The play: Booker launches a crosscourt pass to Cameron Payne.
Breakdown: Looking to ice the game, Booker brings the ball up the court and takes some time off the clock before running a high pick-and-roll with Deandre Ayton.
Booker has been one of the league's best pick-and-roll scorers this season. According to NBA.com, he's generating around a quarter (27.3 percent) of his offence on those plays and ranks in the 70th percentile in scoring efficiency with 0.93 points per possession. He's a threat to score at all three levels with the ball in his hands. There are only 15 players who have made more pull-up 3s than him on the season, he's canned an incredible 46.2 percent of his 2-point pull-ups and he's finishing at a similar rate as San Antonio Spurs forward DeMar DeRozan around the rim.
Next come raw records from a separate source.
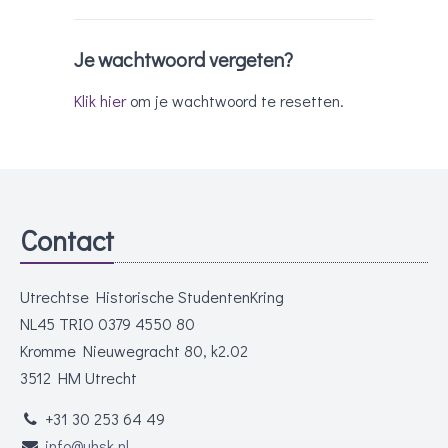
Je wachtwoord vergeten?
Klik hier
om je wachtwoord te resetten.
Contact
Utrechtse Historische StudentenKring
NL45 TRIO 0379 4550 80
Kromme Nieuwegracht 80, k2.02
3512 HM Utrecht
+31 30 253 64 49
info@uhsk.nl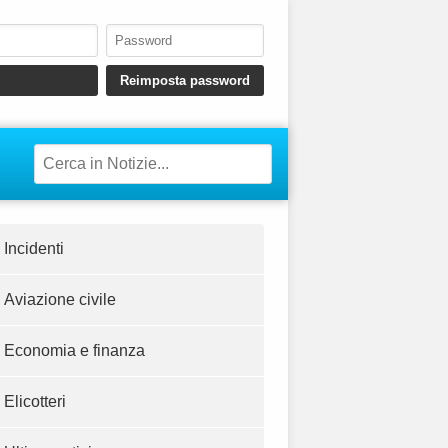
Incidenti
Aviazione civile
Economia e finanza
Elicotteri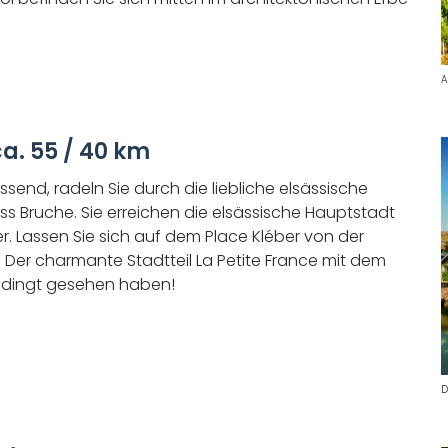
A
a. 55 / 40 km
end, radeln Sie durch die liebliche elsässische
s Bruche. Sie erreichen die elsässische Hauptstadt
. Lassen Sie sich auf dem Place Kléber von der
Der charmante Stadtteil La Petite France mit dem
edingt gesehen haben!
D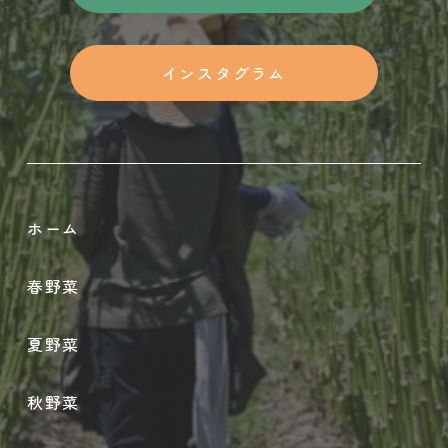
インスタグラム
ホーム
春野菜
夏野菜
秋野菜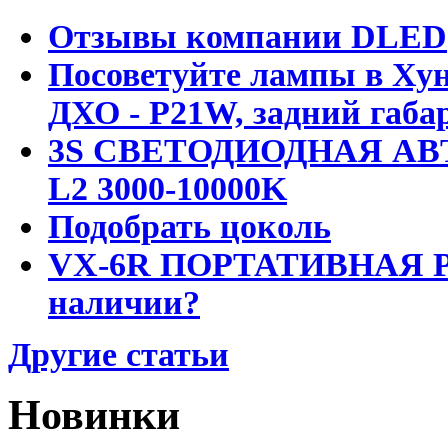
Отзывы компании DLED
Посоветуйте лампы в Хун
ДХО - P21W, задний габар
3S СВЕТОДИОДНАЯ АВ
L2 3000-10000K
Подобрать цоколь
VX-6R ПОРТАТИВНАЯ Р
наличии?
Другие статьи
Новинки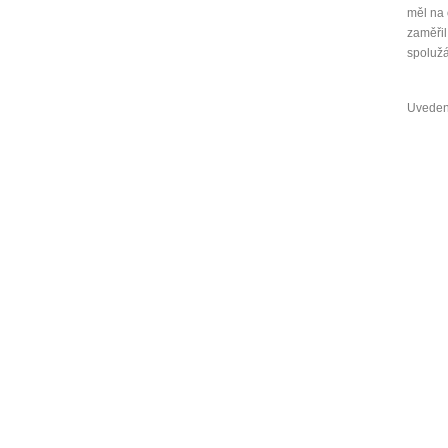
měl na 
zaměřil
spolužá
Uveden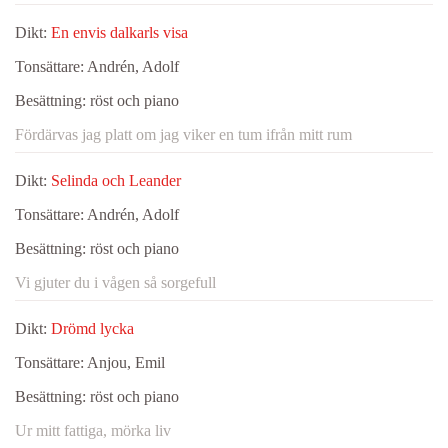
Dikt:
En envis dalkarls visa
Tonsättare:
Andrén, Adolf
Besättning:
röst och piano
Fördärvas jag platt om jag viker en tum ifrån mitt rum
Dikt:
Selinda och Leander
Tonsättare:
Andrén, Adolf
Besättning:
röst och piano
Vi gjuter du i vågen så sorgefull
Dikt:
Drömd lycka
Tonsättare:
Anjou, Emil
Besättning:
röst och piano
Ur mitt fattiga, mörka liv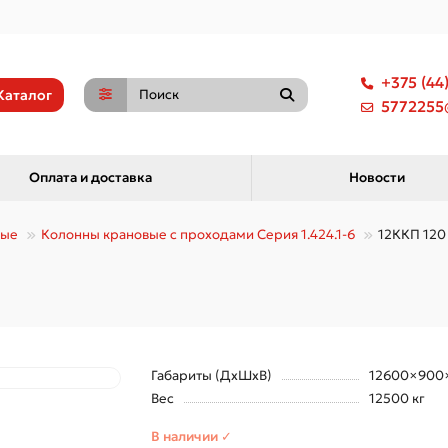
+375 (44
Каталог
5772255@
Оплата и доставка
Новости
ные
Колонны крановые с проходами Серия 1.424.1-6
12ККП 120
Габариты (ДхШхВ)
12600×900
Вес
12500 кг
В наличии ✓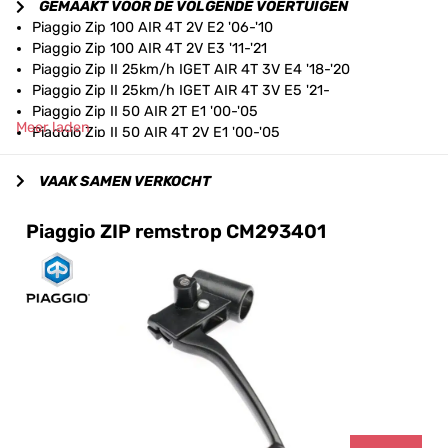
GEMAAKT VOOR DE VOLGENDE VOERTUIGEN
Piaggio Zip 100 AIR 4T 2V E2 '06-'10
Piaggio Zip 100 AIR 4T 2V E3 '11-'21
Piaggio Zip II 25km/h IGET AIR 4T 3V E4 '18-'20
Piaggio Zip II 25km/h IGET AIR 4T 3V E5 '21-
Piaggio Zip II 50 AIR 2T E1 '00-'05
Meer laden
Piaggio Zip II 50 AIR 4T 2V E1 '00-'05
Piaggio Zip II 50 AIR 4T 2V E2 '06-'17
Piaggio Zip II 50i IGET AIR 4T 3V E4 '18-'20
VAAK SAMEN VERKOCHT
Piaggio Zip II 50i IGET AIR 4T 3V E5 '21-
Piaggio Zip SP2 50 H2O 2T E1 '01-'05
Piaggio ZIP remstrop CM293401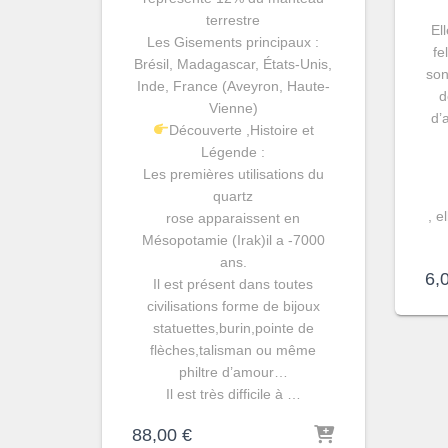
terrestre
El
Les Gisements principaux :
fe
Brésil, Madagascar, États-Unis,
son
Inde, France (Aveyron, Haute-
d
Vienne)
d’
Découverte ,Histoire et
Légende :
Les premières utilisations du
quartz
, e
rose apparaissent en
Mésopotamie (Irak)il a -7000
ans.
6,
Il est présent dans toutes
civilisations forme de bijoux
statuettes,burin,pointe de
flèches,talisman ou même
philtre d’amour…
Il est très difficile à …
88,00
€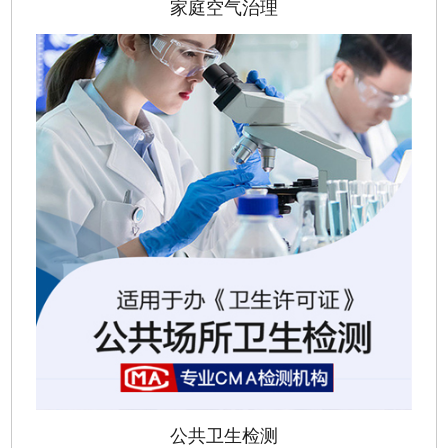
家庭空气治理
公共卫生检测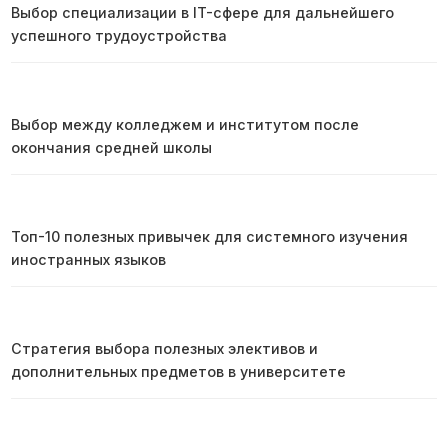
Выбор специализации в IT-сфере для дальнейшего
успешного трудоустройства
Выбор между колледжем и институтом после
окончания средней школы
Топ-10 полезных привычек для системного изучения
иностранных языков
Стратегия выбора полезных элективов и
дополнительных предметов в университете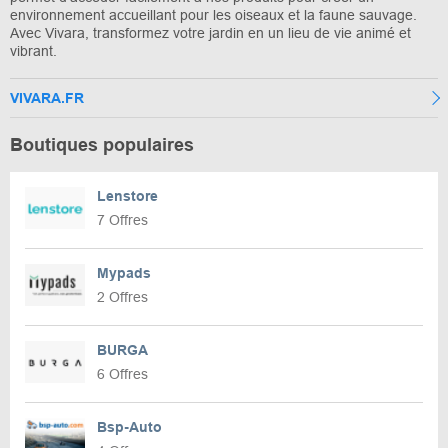
environnement accueillant pour les oiseaux et la faune sauvage.
Avec Vivara, transformez votre jardin en un lieu de vie animé et
vibrant.
VIVARA.FR
Boutiques populaires
Lenstore
7 Offres
Mypads
2 Offres
BURGA
6 Offres
Bsp-Auto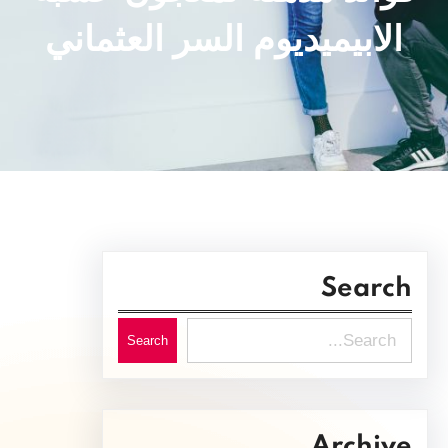
الابيميديوم السر العثماني
Search
S
Search
e
a
r
Archive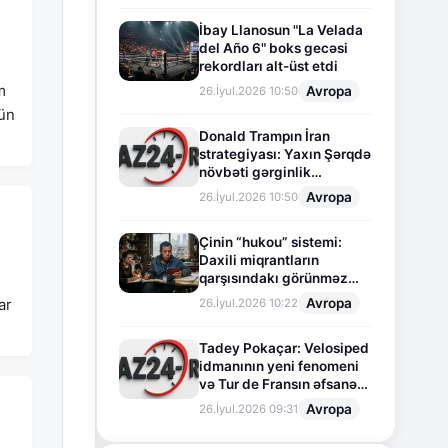
İbay Llanosun "La Velada
del Año 6" boks gecəsi
rekordları alt-üst etdi
m
Avropa
26.İyul.2026 10:50
çün
Donald Trampın İran
strategiyası: Yaxın Şərqdə
növbəti gərginlik
mərhələsi
Avropa
26.İyul.2026 10:50
Çinin “hukou” sistemi:
Daxili miqrantların
qarşısındakı görünməz
sədd
Avropa
ar
26.İyul.2026 10:22
Tadey Pokaçar: Velosiped
idmanının yeni fenomeni
və Tur de Fransın əfsanəvi
səhifəsi
Avropa
26.İyul.2026 09:31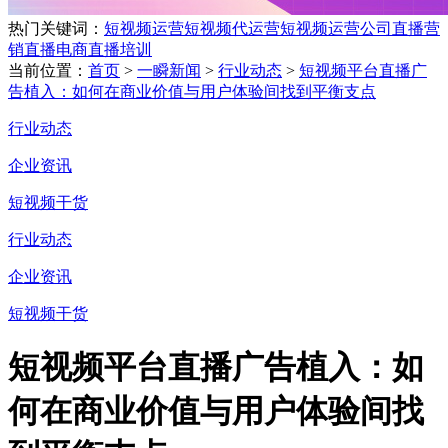
热门关键词：
短视频运营
短视频代运营
短视频运营公司
直播营
销
直播电商
直播培训
当前位置：
首页
>
一瞬新闻
>
行业动态
>
短视频平台直播广
告植入：如何在商业价值与用户体验间找到平衡支点
行业动态
企业资讯
短视频干货
行业动态
企业资讯
短视频干货
短视频平台直播广告植入：如
何在商业价值与用户体验间找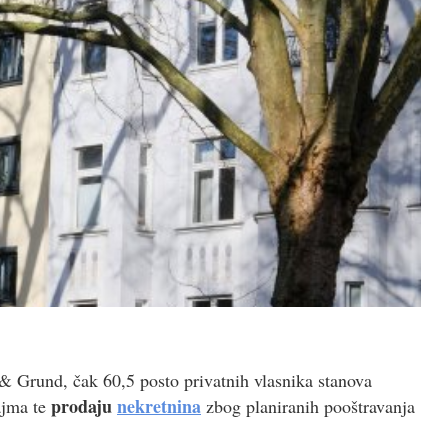
 Grund, čak 60,5 posto privatnih vlasnika stanova
prodaju
nekretnina
ajma te
zbog planiranih pooštravanja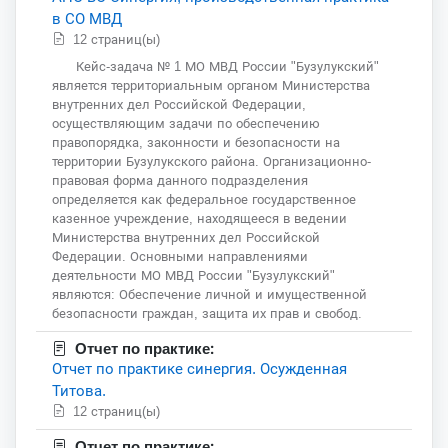
в СО МВД
12 страниц(ы)
Кейс-задача № 1 МО МВД России "Бузулукский"
является территориальным органом Министерства
внутренних дел Российской Федерации,
осуществляющим задачи по обеспечению
правопорядка, законности и безопасности на
территории Бузулукского района. Организационно-
правовая форма данного подразделения
определяется как федеральное государственное
казенное учреждение, находящееся в ведении
Министерства внутренних дел Российской
Федерации. Основными направлениями
деятельности МО МВД России "Бузулукский"
являются: Обеспечение личной и имущественной
безопасности граждан, защита их прав и свобод.
Отчет по практике:
Отчет по практике синергия. Осужденная
Титова.
12 страниц(ы)
Отчет по практике: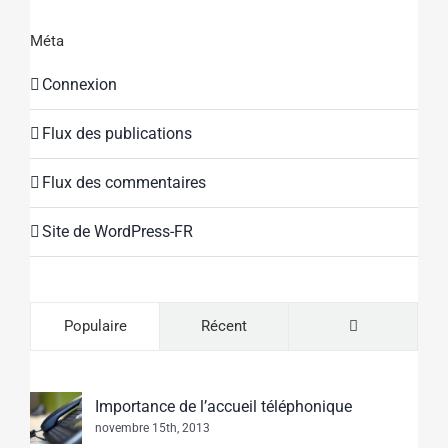
Méta
Connexion
Flux des publications
Flux des commentaires
Site de WordPress-FR
Commentaire
Populaire
Récent
Importance de l’accueil téléphonique
novembre 15th, 2013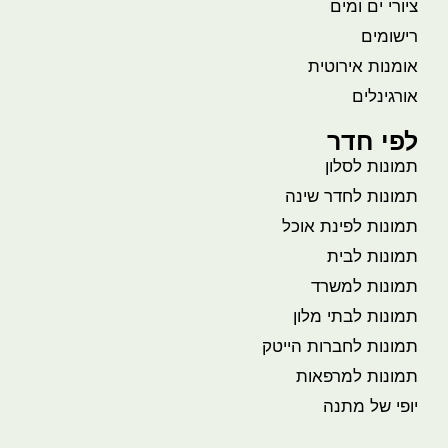
ציורי ים ומים
רישומים
אומנות אירוטית
אורגינלים
לפי חדר
תמונות לסלון
תמונות לחדר שינה
תמונות לפינת אוכל
תמונות לבית
תמונות למשרד
תמונות לבתי מלון
תמונות לחברות הייטק
תמונות למרפאות
יופי של מתנה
Being the elite pick-and-roll scorer that he is, the 76ers have Norvel Pelle hedge - not very well, but still - while Glenn Robinson III fights over Ayton's screen and tries to stay in front of Booker.
With Pelle and Robinson both out on the perimeter, Shake Milton helps off of Mikal Bridges at the top of the perimeter...
...while Matisse Thybulle helps off of Payne in the weakside corner to prevent Ayton from getting a wide open dunk on the roll.
You can almost see Booker making those reads in real time. He knows that Milton is close enough to Bridges that he could close out on him before he can get a clean shot off. He could pass it to Ayton on the roll, but Ayton is either going to shoot a contested shot over Thybulle in the paint or kick it out to Payne in the corner on the short roll, by which point the 76ers might be able to rotate quick enough to prevent Payne from getting a clean shot off as well.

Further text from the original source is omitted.